Inscrit le : 16 Oct 2003
Localisation : Dans un coin perdu de montagne...

Message Posté le : 09/12/08 17:07    Sujet du message: Répondre en citant

Certains d'entre vous (les anciens) se souviennent peut-être de Murmures le mag genevois gratuit dans lequel je tenais la rubrique ciné. La version papier a été arrêtée pour des raisons de coût et de ratio temps passé/retour en renommée pas satisfaisant du tout. Mais comme on a peur de rien, on a réfléchi et relancé un autre projet qui s'appelle Daily Movies, dont je suis le rédac-chef.

Un mensuel de 16 pages en format papier journal publié à 30'000 ex. qui parlera, comme son nom vous l'aura fait deviner, de cinéma. On va essayer de parler de tous les styles, du blockbuster au film d'auteur en passant par le ciné asiate, scandinave, les trucs pointus d'horreur et de SF, etc. Y'aura aussi du DVD, de la BO, une rubrique scans séquence, des pages spécifiques sur la prod suisse et les nombreux festivals helvètes.

Une de ces rubriques est, ô surprise, consacrée chaque mois à un nanar (je suis un vétéran de nanarland, LE site des mauvais films sympathiques).

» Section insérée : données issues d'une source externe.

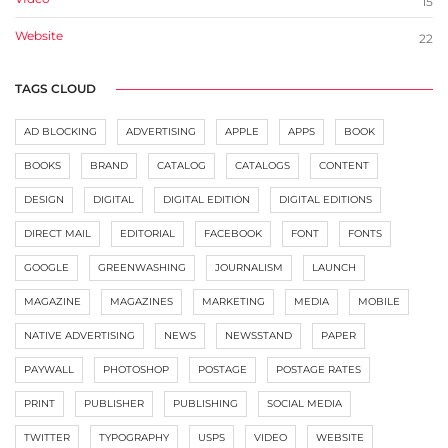
15
Website
22
TAGS CLOUD
AD BLOCKING
ADVERTISING
APPLE
APPS
BOOK
BOOKS
BRAND
CATALOG
CATALOGS
CONTENT
DESIGN
DIGITAL
DIGITAL EDITION
DIGITAL EDITIONS
DIRECT MAIL
EDITORIAL
FACEBOOK
FONT
FONTS
GOOGLE
GREENWASHING
JOURNALISM
LAUNCH
MAGAZINE
MAGAZINES
MARKETING
MEDIA
MOBILE
NATIVE ADVERTISING
NEWS
NEWSSTAND
PAPER
PAYWALL
PHOTOSHOP
POSTAGE
POSTAGE RATES
PRINT
PUBLISHER
PUBLISHING
SOCIAL MEDIA
TWITTER
TYPOGRAPHY
USPS
VIDEO
WEBSITE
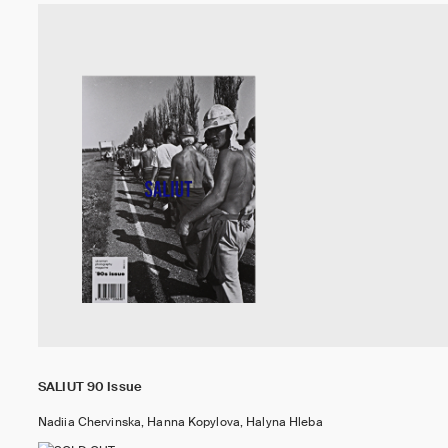
SALIUT 90 Issue
Nadiia Chervinska, Hanna Kopylova, Halyna Hleba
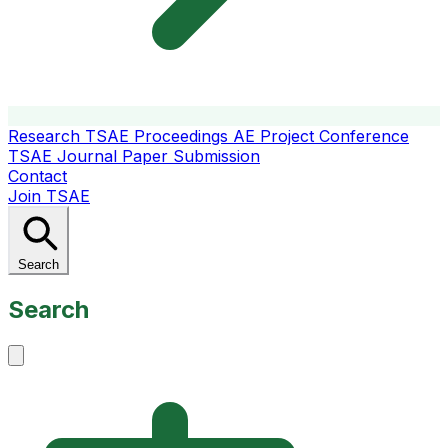
Research
TSAE Proceedings
AE Project Conference
TSAE Journal
Paper Submission
Contact
Join TSAE
Search
Search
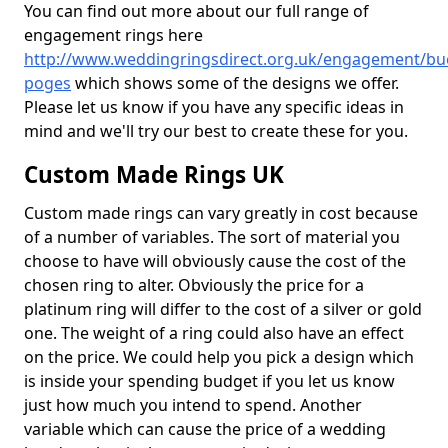
You can find out more about our full range of
engagement rings here
http://www.weddingringsdirect.org.uk/engagement/bu
poges
which shows some of the designs we offer.
Please let us know if you have any specific ideas in
mind and we'll try our best to create these for you.
Custom Made Rings UK
Custom made rings can vary greatly in cost because
of a number of variables. The sort of material you
choose to have will obviously cause the cost of the
chosen ring to alter. Obviously the price for a
platinum ring will differ to the cost of a silver or gold
one. The weight of a ring could also have an effect
on the price. We could help you pick a design which
is inside your spending budget if you let us know
just how much you intend to spend. Another
variable which can cause the price of a wedding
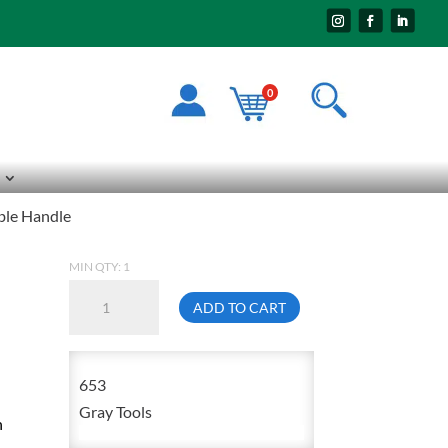
0
ble Handle
MIN QTY: 1
Gray
ADD TO CART
653
1/2
Inch
653
Drive
Gray Tools
n
15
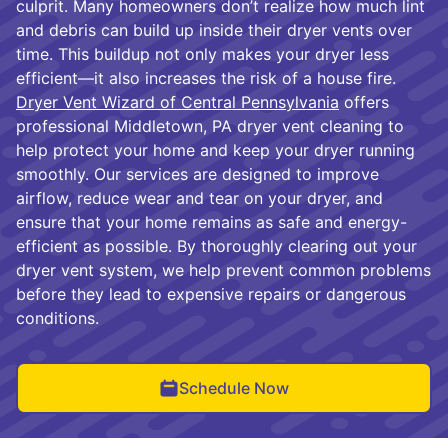
culprit. Many homeowners don’t realize how much lint
and debris can build up inside their dryer vents over
time. This buildup not only makes your dryer less
efficient—it also increases the risk of a house fire.
Dryer Vent Wizard of Central Pennsylvania
offers
professional Middletown, PA dryer vent cleaning to
help protect your home and keep your dryer running
smoothly. Our services are designed to improve
airflow, reduce wear and tear on your dryer, and
ensure that your home remains as safe and energy-
efficient as possible. By thoroughly clearing out your
dryer vent system, we help prevent common problems
before they lead to expensive repairs or dangerous
conditions.
Schedule Now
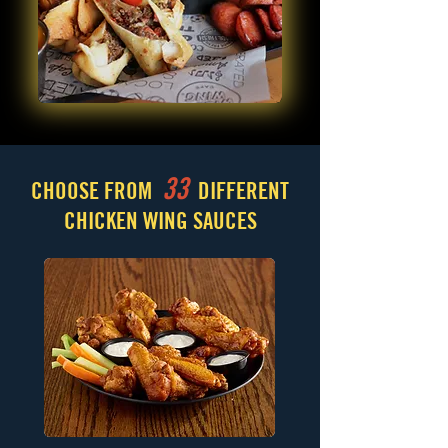
33
CHOOSE FROM
DIFFERENT
CHICKEN WING SAUCES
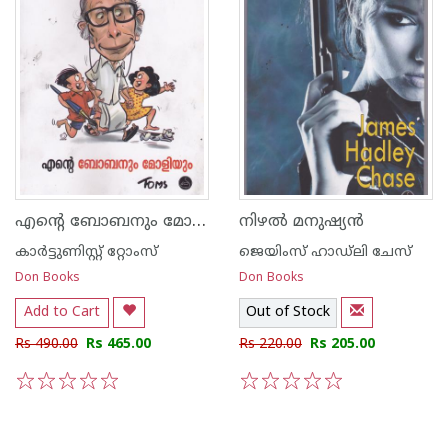
എന്റെ ബോബനും മോളിയും
നിഴല്‍ മനുഷ്യന്‍
കാര്‍ട്ടുണിസ്റ്റ് റ്റോംസ്
ജെയിംസ് ഹാഡ്‌ലി ചേസ്
Don Books
Don Books
Add to Cart
Out of Stock
Rs 490.00
Rs 465.00
Rs 220.00
Rs 205.00
1
2
3
4
5
1
2
3
4
5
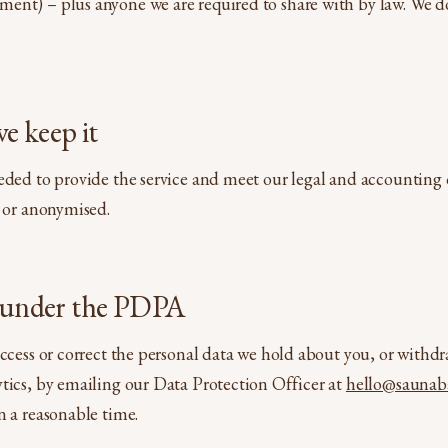
ent) – plus anyone we are required to share with by law. We do
e keep it
eded to provide the service and meet our legal and accounting o
d or anonymised.
s under the PDPA
access or correct the personal data we hold about you, or withd
tics, by emailing our Data Protection Officer at
hello@saunab
n a reasonable time.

Vous pouvez télécharger la version pdf des deux premiers numéros ici (10 Mo chacun) :
http://www.daily-movies.ch/media/dm01/DM01-web.pdf
http://www.daily-movies.ch/media/dm02/DM02-web.pdf


Critiques et avis bienvenus !
_________________
Si ce que tu as à dire n'est pas plus beau que le silence alors tais-toi (proverbe arabe)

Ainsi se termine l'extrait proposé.